Enter the Wanderer with apologies to Bruce Lee…

Sounds sort of like a bad Bruce Lee film, doesn’t it? But, there are no flying fists, no crouching tigers, no leaping lizards, none of that stuff…just good old Newfoundland and its’ people.

I’m now ensconced on the small island of Ramea and have started to walk around the island, it IS small, and photograph. One of the first things I noticed on the ferry on my way in, is a collapsed fish processing plant, a fishery. It collapsed physically, but it is as good as any symbol of what has happened to the fishing industry. I could not have asked for a better opportunity to illustrate what has happened here. But Ramea is so much more than that, though its’ fate remains so tied to it.

Rendering of a fishery.

As  I mentioned earlier, one passes through a beautiful archipelago on the way in. It was so unexpected as to create a disconnect. “Hello, that number you’re calling is no longer in service.” That’s how I felt. In my modest research over the years, I believed that one found archipelagos in Japan, Indonesia, Scotland even. But Newfoundland, really? Oh, yeah. Yes, Toto, this isn’t Kansas anymore.

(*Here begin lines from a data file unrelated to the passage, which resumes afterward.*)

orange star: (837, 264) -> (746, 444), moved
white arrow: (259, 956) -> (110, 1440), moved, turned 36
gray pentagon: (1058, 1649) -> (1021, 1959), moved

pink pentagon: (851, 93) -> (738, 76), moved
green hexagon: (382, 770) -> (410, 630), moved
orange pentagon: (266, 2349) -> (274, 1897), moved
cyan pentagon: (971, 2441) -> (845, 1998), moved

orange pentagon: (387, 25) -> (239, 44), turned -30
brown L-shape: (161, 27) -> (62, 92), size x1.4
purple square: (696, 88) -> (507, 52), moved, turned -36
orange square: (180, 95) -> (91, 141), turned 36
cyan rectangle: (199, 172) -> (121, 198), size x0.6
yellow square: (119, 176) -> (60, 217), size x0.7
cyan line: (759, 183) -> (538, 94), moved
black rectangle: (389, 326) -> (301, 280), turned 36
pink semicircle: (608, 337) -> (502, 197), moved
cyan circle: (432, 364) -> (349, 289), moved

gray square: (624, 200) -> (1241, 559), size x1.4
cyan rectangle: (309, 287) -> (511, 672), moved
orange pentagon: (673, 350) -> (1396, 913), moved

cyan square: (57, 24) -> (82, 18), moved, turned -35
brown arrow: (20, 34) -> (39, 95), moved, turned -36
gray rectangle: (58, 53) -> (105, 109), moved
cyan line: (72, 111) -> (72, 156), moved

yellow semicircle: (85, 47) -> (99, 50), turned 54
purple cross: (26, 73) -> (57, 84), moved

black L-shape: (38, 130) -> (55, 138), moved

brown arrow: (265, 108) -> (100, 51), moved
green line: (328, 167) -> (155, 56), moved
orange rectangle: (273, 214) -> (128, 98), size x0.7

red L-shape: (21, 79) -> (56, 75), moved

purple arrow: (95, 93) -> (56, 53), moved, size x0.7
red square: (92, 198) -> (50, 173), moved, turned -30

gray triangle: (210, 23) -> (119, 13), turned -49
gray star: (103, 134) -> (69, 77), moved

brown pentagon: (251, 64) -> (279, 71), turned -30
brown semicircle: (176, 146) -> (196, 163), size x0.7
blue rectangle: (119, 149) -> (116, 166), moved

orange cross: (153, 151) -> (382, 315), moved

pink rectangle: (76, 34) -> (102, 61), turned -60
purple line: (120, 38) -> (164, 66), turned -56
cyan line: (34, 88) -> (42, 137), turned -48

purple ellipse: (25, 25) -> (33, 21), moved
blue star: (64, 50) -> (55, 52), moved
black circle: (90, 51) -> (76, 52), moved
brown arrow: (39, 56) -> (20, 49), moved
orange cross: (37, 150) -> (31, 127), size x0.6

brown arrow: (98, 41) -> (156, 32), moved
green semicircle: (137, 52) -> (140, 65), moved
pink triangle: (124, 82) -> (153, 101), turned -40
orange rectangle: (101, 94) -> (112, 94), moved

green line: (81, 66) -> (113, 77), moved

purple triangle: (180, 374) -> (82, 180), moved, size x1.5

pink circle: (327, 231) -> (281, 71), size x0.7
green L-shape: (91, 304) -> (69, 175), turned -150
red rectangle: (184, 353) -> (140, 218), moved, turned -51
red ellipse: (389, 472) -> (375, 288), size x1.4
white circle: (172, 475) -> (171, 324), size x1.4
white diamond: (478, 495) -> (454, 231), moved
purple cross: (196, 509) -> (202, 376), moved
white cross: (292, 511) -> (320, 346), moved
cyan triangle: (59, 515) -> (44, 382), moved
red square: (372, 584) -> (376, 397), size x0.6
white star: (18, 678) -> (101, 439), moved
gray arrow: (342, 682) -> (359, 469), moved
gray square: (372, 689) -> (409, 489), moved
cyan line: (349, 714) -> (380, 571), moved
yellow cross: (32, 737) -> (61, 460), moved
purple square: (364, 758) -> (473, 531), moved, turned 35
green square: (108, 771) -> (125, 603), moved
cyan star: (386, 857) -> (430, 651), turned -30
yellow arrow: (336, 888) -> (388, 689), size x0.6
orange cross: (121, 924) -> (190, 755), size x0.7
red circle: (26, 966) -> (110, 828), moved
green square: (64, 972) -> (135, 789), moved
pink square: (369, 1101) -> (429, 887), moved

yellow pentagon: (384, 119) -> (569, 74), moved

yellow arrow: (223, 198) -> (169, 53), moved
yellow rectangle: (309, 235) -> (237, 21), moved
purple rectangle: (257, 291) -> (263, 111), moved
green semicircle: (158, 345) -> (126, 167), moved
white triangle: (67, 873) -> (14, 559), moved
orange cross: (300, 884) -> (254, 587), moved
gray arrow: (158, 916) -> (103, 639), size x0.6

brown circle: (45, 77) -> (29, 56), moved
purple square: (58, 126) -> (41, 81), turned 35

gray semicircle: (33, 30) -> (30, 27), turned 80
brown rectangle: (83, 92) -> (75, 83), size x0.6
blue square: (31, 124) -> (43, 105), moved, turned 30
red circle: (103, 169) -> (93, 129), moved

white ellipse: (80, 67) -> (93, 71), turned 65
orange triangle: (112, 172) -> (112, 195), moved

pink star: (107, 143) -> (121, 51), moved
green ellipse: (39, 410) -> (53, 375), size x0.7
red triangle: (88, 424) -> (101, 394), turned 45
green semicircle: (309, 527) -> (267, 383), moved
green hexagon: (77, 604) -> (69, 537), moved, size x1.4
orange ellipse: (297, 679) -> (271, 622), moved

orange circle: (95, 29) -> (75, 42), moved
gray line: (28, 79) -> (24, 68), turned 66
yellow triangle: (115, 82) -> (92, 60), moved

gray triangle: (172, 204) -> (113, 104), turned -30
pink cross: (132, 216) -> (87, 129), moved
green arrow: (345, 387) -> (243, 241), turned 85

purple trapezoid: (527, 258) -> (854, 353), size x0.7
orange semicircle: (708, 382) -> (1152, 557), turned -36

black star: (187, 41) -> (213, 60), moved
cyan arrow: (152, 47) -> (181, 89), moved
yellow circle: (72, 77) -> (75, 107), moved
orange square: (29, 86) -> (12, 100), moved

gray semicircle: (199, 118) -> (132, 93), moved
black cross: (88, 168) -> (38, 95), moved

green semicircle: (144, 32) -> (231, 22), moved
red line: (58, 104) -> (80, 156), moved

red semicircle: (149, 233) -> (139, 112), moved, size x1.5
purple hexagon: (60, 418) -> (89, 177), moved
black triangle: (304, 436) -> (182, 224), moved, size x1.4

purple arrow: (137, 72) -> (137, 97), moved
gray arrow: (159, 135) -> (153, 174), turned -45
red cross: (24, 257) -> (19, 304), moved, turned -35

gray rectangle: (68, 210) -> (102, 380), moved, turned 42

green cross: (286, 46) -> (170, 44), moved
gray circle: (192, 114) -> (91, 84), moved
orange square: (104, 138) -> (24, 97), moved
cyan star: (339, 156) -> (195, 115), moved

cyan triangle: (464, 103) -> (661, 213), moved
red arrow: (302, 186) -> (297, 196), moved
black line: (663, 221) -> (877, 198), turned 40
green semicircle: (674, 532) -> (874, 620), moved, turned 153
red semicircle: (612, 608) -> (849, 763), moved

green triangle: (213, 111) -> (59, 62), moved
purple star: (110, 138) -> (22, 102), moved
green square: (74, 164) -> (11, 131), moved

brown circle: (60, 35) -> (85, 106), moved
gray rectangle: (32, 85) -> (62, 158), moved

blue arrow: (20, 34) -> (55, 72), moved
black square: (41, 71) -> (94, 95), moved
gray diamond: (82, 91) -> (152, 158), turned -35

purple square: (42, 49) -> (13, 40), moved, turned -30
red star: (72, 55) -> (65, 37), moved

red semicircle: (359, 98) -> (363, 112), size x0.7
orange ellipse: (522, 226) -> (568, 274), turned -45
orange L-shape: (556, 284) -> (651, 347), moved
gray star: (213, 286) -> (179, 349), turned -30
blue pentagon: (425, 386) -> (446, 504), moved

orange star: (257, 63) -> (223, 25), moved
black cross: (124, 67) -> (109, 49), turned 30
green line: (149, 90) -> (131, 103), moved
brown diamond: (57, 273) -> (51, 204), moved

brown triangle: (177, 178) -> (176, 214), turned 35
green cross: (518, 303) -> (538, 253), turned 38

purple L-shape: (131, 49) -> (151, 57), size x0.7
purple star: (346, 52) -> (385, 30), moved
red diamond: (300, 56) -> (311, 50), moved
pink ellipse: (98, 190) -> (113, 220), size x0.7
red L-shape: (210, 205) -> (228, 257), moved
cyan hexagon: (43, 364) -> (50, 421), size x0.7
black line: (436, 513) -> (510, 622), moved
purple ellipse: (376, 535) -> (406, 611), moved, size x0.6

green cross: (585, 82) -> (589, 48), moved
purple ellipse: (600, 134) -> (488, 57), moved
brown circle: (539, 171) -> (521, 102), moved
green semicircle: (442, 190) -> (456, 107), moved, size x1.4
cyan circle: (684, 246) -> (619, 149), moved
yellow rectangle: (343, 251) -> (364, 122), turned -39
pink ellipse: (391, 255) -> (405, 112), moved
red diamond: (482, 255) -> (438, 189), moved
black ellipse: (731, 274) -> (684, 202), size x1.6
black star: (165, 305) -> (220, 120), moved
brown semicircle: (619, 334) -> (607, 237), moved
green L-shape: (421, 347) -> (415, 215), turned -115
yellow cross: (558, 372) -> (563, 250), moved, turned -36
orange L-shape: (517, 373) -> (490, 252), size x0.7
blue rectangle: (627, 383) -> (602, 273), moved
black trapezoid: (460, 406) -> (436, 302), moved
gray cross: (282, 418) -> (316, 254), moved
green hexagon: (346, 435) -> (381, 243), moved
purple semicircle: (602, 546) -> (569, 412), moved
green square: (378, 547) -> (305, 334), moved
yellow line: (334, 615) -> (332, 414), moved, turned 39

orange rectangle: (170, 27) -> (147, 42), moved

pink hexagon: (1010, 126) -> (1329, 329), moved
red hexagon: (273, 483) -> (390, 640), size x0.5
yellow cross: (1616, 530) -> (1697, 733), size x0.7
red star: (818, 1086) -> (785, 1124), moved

Ramea itself is a small, quaint even, little island if not for the oil tank graveyard I was currently photographing. I’ll tell you right now though, there are no photographs of those in this part of this journey. While I tip-toed around the tanks, respectfully trying not to wake them, I came up on a local who in true Newfoundland tradition was more than happy to talk with me. He gave me a little current history of the island and some recommendations: there was an ocean walk to take – check; don’t miss the wind turbine farm – check; Red’s Lounge – check and double check (can’t miss that!); the Anglican Church – check, but on Sunday of course; supermarket – check; and other places that were meaningless to me at the time.

I was into my wandering big time now. As I’ve written earlier, there I was taking pictures of nothing and really loving it.

Abducted by sea turtles AND the talk of the town.

With all apologies to the bard (Ramea, O’ Ramea, where art thou O’ Ramea?), Ramea is a small island off the southern coast of Newfoundland and I arrived safely on the good ship (well, ferry) Gallipoli. For those who may be history minded, Gallipoli is the name of a horrible battle in World War I in which allied soldiers were brutally massacred because of an incredibly dumb decision. It was also a movie starring the then uncontroversial and better-looking actor Mel Gibson. And Gallipoli was the boat of which I just got off! Should I have read something into that? Time enough to ponder as I’ll be getting back on it to return to the Newfoundland mainland in a few days.

Approaching Ramea, one travels though a beautiful though unexpected archipelago. It was a wonderful greeting. The only thing missing were giant sea turtles, but for all I knew they may have been laying in wait to ambush me and make mock-Bruce soup. Hey, it could happen.

This was going to be very cool. Ramea is a very small island, populated by about 600 people. At it’s peak in the early 1970’s, it had about double that, but when the fish were gone, half the populace followed. Yet, it holds on. There is a music festival, like so many other Newfoundland outports, in August. And there are a number of outdoor activities in which one can indulge. The electricity is furnished by a small wind turbine farm. OK, so much for the Chamber of Commerce business.

As I’ve come to learn and appreciate and obsessively seek out, the best activity of all in Newfoundland is talking and partying with Newfoundlanders, everywhere! And that more than anything would define this part of the journey. Oh, the photographs would be taken. And with the certainty of only those of the pure of heart and who sleep like babies, I knew they would be good. I didn’t really, I hoped they would be good. But I’m rambling. The beer would be drunk, but not I, oh, no! Moose what would be eaten. Sorry, Squirrel. More on that later,

I checked into the B&B on Ramea, unpacked, and then started out on which was to be my newest adventure. Without giving too much away, must be frugal with my words here, I was to see clothes-lines, coffins, windmills, hand-painted signs, a bar, so much more and unbeknownst to me at the time, become the talk of the island.